_REQUIRED WORK_:
Whenever a line below mentions the word "dalam", that line should be copied.

(DATA Opens)

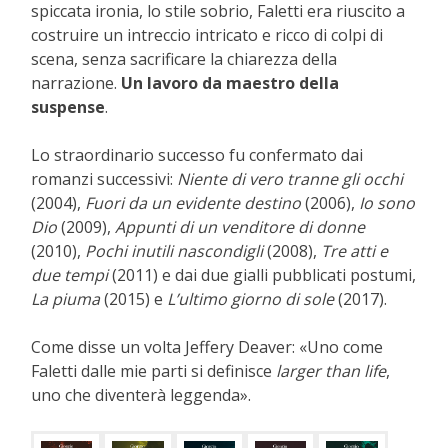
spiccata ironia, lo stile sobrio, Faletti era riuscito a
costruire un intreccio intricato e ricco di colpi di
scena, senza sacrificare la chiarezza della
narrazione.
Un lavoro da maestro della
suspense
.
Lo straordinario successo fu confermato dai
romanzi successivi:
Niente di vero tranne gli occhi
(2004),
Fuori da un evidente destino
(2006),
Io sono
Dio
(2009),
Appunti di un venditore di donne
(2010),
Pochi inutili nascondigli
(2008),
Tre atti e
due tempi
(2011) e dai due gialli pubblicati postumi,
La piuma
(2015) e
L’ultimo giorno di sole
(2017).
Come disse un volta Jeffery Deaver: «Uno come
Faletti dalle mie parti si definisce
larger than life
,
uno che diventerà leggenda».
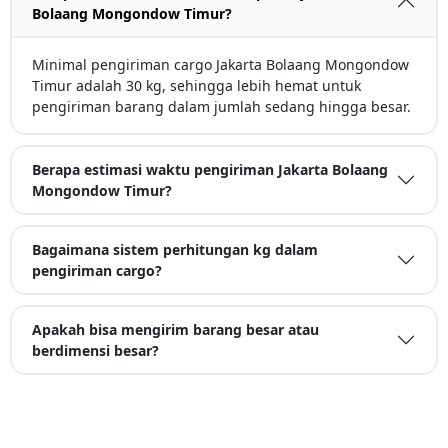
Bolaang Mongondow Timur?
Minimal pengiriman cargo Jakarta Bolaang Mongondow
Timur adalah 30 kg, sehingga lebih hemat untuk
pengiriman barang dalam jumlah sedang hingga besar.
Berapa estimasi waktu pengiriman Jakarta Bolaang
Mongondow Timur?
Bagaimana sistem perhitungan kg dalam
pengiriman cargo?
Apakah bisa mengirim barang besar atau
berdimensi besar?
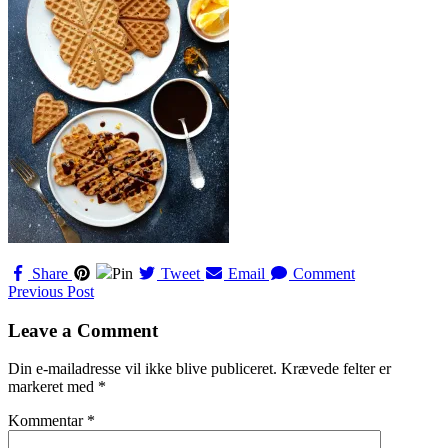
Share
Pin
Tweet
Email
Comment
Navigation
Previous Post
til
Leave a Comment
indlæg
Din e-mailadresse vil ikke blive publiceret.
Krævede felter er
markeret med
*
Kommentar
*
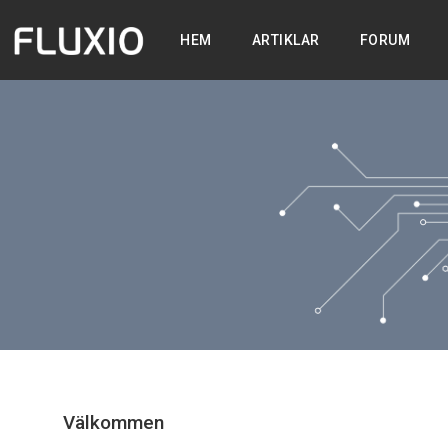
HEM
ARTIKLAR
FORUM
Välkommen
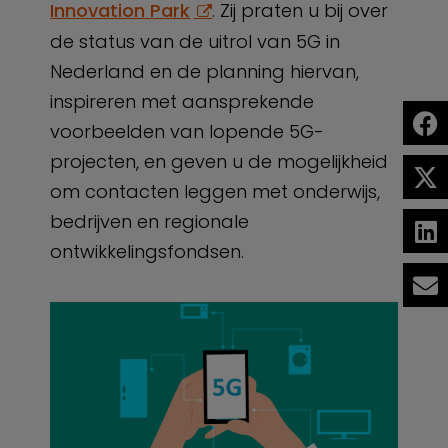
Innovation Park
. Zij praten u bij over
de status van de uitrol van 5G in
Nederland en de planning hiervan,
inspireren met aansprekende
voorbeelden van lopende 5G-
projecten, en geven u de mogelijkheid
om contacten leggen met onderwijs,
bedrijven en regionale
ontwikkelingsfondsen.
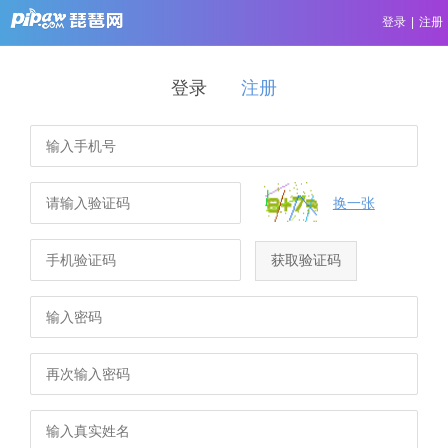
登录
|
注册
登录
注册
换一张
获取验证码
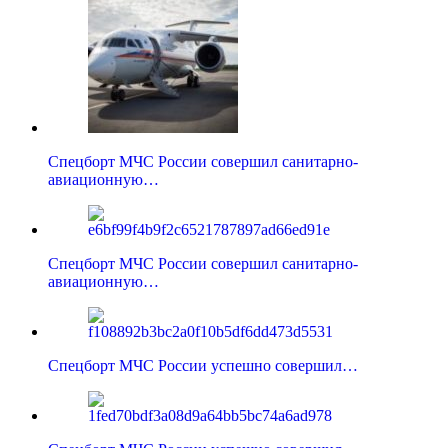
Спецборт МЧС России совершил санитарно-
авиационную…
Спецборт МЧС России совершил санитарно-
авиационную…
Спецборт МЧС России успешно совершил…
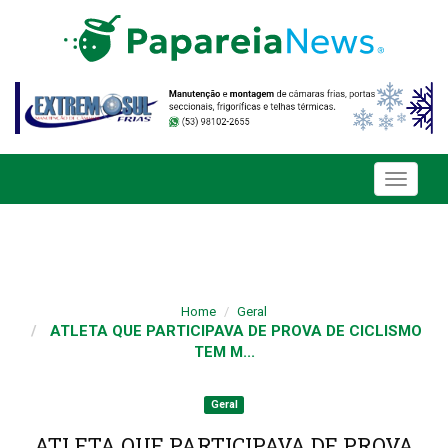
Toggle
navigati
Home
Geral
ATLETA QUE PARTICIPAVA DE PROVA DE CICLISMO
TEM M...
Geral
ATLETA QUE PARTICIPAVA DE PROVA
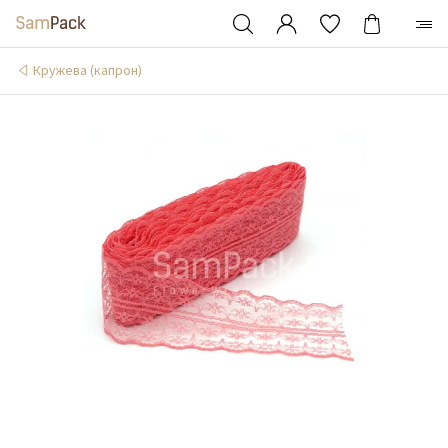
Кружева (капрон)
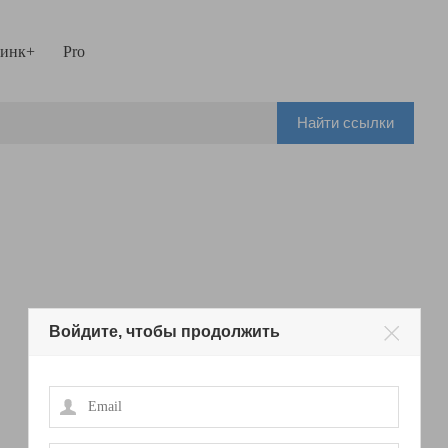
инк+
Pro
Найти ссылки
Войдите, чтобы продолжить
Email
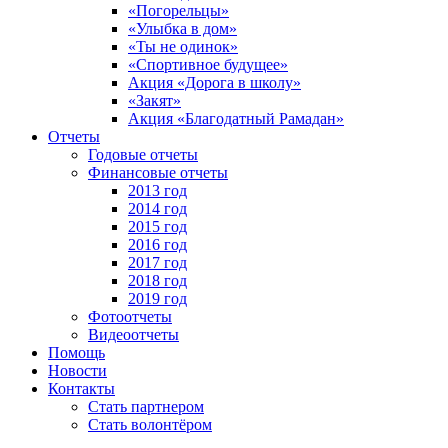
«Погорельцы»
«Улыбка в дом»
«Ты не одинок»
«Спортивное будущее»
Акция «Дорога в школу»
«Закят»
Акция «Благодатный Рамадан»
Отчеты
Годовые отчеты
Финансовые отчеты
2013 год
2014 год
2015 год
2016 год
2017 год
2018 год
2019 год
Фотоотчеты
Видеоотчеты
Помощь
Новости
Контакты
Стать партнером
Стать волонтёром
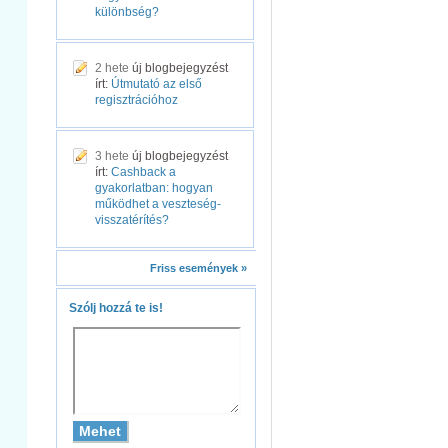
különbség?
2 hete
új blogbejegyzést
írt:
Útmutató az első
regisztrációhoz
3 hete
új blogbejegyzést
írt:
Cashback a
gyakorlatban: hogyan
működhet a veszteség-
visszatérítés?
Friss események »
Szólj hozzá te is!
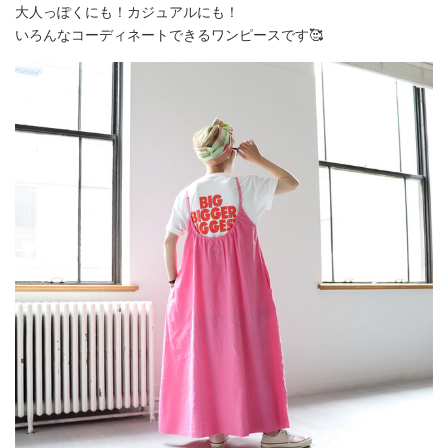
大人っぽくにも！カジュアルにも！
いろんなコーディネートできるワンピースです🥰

(DATA Closes)

_SOLVED EXERCISE_:
pengiriman barang dalam jumlah sedang hingga besar.
Bagaimana sistem perhitungan kg dalam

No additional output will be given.